╭──

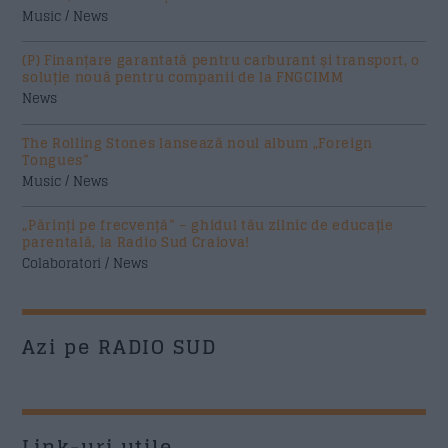
Music / News
(P) Finanțare garantată pentru carburant și transport, o
soluție nouă pentru companii de la FNGCIMM
News
The Rolling Stones lansează noul album „Foreign
Tongues”
Music / News
„Părinți pe frecvență” – ghidul tău zilnic de educație
parentală, la Radio Sud Craiova!
Colaboratori / News
Azi pe RADIO SUD
Link-uri utile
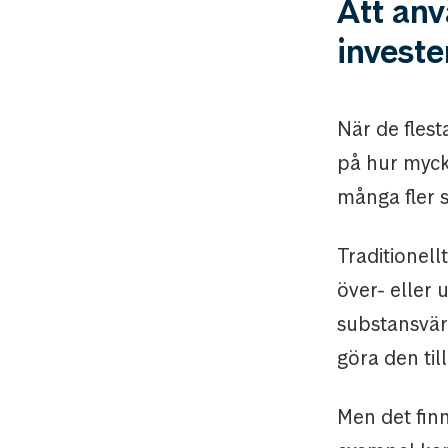
Att anv
investe
När de fles
på hur myck
många fler s
Traditionel
över- eller
substansvärd
göra den till
Men det finn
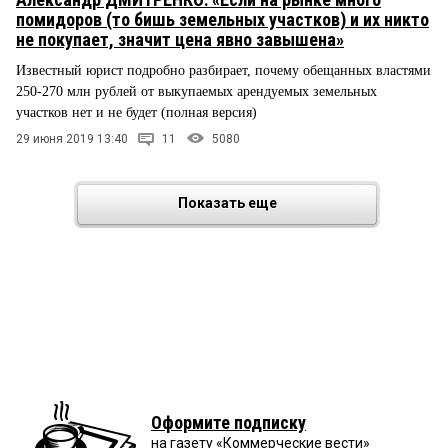
помидоров (то бишь земельных участков) и их никто
не покупает, значит цена явно завышена»
Известный юрист подробно разбирает, почему обещанных властями
250-270 млн рублей от выкупаемых арендуемых земельных
участков нет и не будет (полная версия)
29 июня 2019 13:40
11
5080
Показать еще
Оформите подписку
на газету «Коммерческие вести»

╰──

▶ **Prompt**
Copy out every line of the material above exactly, skipping the pictures.

▶ **Exercise output**
Music / News
(P) Finanțare garantată pentru carburant și transport, o
soluție nouă pentru companii de la FNGCIMM
News
The Rolling Stones lansează noul album „Foreign
Tongues”
Music / News
„Părinți pe frecvență” – ghidul tău zilnic de educație
parentală, la Radio Sud Craiova!
Colaboratori / News
Azi pe RADIO SUD
Link-uri utile
Att anv
investe
När de fles
på hur myck
många fler s
Traditionel
över- eller
substansvärd
göra den till
Men det finn
помидоров (то бишь земельных участков) и их никто
не покупает, значит цена явно завышена»
Известный юрист подробно разбирает, почему обещанных властями
250-270 млн рублей от выкупаемых арендуемых земельных
участков нет и не будет (полная версия)
29 июня 2019 13:40
11
5080
Показать еще
Оформите подписку
на газету «Коммерческие вести»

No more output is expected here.